Carl was abused by a pedophile ring from the age of 7, and the emotional and physical torture went on for nine years. Some of his attackers, he says, were men with influence and authority. “The authority is not what stops people from speaking out, it’s the fear that is instilled by these people,” he said. “It appears the cover-ups did happen and it makes survivors very wary because you don’t know who you can have confidence in to report.”
One of the people who dedicated their lives to amplifying the voices of the victims, trying to ensure the powerful would be held to account, was Liz Davies. In the late ’80s and early ’90s, she was a social worker in Islington, North London, with an unusual problem: Teenage boys, usually so reluctant to seek help, would line up outside her office on Hornsey Road waiting to come inside.

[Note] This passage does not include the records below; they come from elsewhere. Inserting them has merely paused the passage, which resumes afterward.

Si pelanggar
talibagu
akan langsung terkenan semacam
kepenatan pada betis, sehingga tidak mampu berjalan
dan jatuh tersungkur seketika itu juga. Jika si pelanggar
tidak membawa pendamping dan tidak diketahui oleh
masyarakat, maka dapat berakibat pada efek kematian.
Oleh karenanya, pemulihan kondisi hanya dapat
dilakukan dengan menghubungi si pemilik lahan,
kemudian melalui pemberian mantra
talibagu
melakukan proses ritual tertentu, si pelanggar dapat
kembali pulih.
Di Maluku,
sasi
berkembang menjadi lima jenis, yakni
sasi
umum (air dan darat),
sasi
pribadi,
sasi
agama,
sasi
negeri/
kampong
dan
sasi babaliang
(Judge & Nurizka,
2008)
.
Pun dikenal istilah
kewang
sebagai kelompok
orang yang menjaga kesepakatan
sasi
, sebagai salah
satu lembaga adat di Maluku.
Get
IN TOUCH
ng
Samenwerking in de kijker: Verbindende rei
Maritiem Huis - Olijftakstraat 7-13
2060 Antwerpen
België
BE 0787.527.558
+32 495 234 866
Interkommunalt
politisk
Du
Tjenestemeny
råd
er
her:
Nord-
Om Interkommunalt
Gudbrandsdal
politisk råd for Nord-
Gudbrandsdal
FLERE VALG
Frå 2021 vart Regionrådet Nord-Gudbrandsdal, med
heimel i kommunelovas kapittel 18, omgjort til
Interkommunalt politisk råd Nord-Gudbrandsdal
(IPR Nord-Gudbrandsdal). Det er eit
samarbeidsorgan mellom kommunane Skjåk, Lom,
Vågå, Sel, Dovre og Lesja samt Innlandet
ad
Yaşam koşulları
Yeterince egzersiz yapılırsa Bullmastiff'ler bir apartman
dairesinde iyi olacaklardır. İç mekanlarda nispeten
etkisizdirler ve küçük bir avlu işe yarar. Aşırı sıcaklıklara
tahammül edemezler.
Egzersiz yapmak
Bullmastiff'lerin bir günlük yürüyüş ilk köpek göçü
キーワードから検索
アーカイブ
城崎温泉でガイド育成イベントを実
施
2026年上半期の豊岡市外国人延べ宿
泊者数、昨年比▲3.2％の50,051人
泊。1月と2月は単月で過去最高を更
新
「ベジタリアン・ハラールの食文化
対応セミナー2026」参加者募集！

She would later discover that the international office of the Paedophile Information Exchange was just a few hundred yards from her desk, and her patch was home to a host of prolific child attackers linked into a network of powerful abuse rings that stretched from Westminster to Northern Ireland, Wales, and the island of Jersey in the Channel.
In 1990, she raised concerns at a local council meeting that a large number of boys in the area were showing signs of abuse. She claimed that Margaret Hodge, then leader of Islington council and later the Minister for Children under Tony Blair, ignored her warnings. It was 2014 before Hodge would apologize for her “shameful naivety” in failing to properly investigate the claims of abuse. She is now chair of the Public Accounts Committee, which is responsible for oversight of all government spending.
Determined to continue her own investigation into the abuse, Davies began working with a colleague in the police force to gather more evidence. “We started interviewing a lot of the boys. With this being a small area, I knew them, I knew their families, I’d helped their parents, so I wasn’t seen as a bad person,” she told The Daily Beast. “They didn’t like the police because they were always nicking them for things but I would get them to speak to the police officer.”
They started putting maps up around the office, linking the boys, listing those affected and those suspected of abusing them. “We were breaking a lot of ground,” she said.
Then came a call from the regional headquarters. Davies and her boss, and her police counterpart and his boss were summoned for a meeting. “We were both told to drop all our investigations, that we had no evidence and we had no right to be interviewing the boys,” she said.
It was a heartbreaking moment, but this mini-abuse fighting team vowed to continue their work. “We made an agreement that we would carry on under the radar and that’s what we did,” she said.
In 1991, their investigations led to the conviction of a fire official called Roy Caterer. When police officers raided his home they found exactly what her boys had described, along with albums and albums of indecent photos.
Davies thought her work would finally be taken seriously by the authorities; she was wrong.
She had amassed evidence of abuse perpetrated against 61 victims, but she claims council officials continued to tell her to stop causing trouble. A year later she finally quit social services when she says she discovered that the boys she had been trying to save were being sent back into the Islington care home system only to suffer yet more sexual abuse. “I was networking these children into another network which was running within the care homes. I was handing over the most vulnerable, sexually exploited children to more pedophiles,” she said. “I have to live with that.”
Davies took a suitcase stuffed with evidence, including graphic photographs, to the Metropolitan Police. She said the well-intentioned superintendent looked at her haul and mournfully confessed that powerful figures still controlled what might be exposed. “I won’t be able to investigate here at Scotland Yard,” he said.